■ **WHAT IS REQUIRED**:
In the entries that follow, find the line containing "d’une telle autorisation"; from there, copy every line exactly through the line containing "d’acheminement de courriels)".

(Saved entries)
'''
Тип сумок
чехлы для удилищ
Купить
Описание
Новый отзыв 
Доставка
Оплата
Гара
'''
'''
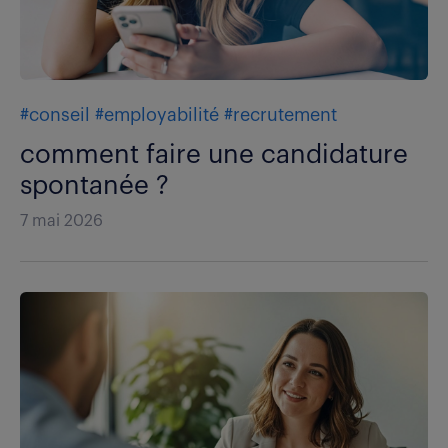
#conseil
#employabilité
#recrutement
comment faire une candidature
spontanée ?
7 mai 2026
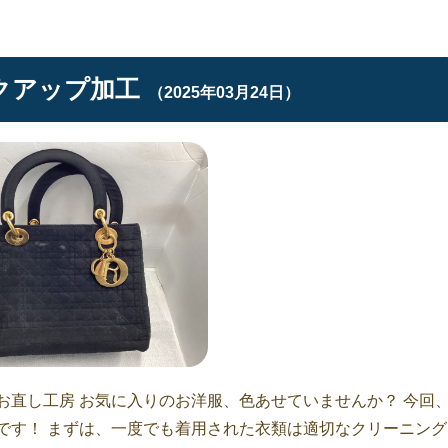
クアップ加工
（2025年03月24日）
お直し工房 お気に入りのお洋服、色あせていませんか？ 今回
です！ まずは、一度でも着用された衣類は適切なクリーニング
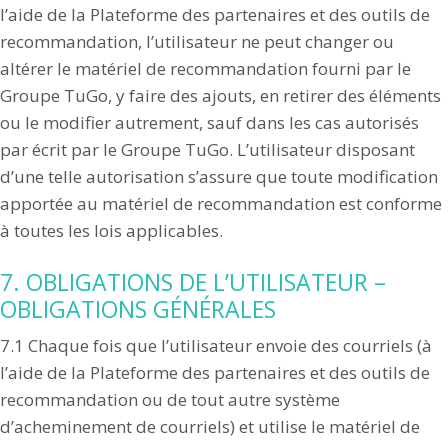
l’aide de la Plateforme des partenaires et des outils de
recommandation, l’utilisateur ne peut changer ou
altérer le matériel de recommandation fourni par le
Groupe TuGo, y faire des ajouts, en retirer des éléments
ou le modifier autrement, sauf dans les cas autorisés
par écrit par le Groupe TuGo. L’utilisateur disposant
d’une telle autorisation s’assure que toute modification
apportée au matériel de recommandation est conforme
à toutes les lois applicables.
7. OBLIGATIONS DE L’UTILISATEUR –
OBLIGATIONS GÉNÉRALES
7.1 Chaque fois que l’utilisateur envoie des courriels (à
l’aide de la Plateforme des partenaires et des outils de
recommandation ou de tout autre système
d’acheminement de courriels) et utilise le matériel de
'''
■ **RESPONSE TO THE TASK**:
d’une telle autorisation s’assure que toute modification
apportée au matériel de recommandation est conforme
à toutes les lois applicables.
7. OBLIGATIONS DE L’UTILISATEUR –
OBLIGATIONS GÉNÉRALES
7.1 Chaque fois que l’utilisateur envoie des courriels (à
l’aide de la Plateforme des partenaires et des outils de
recommandation ou de tout autre système
d’acheminement de courriels) et utilise le matériel de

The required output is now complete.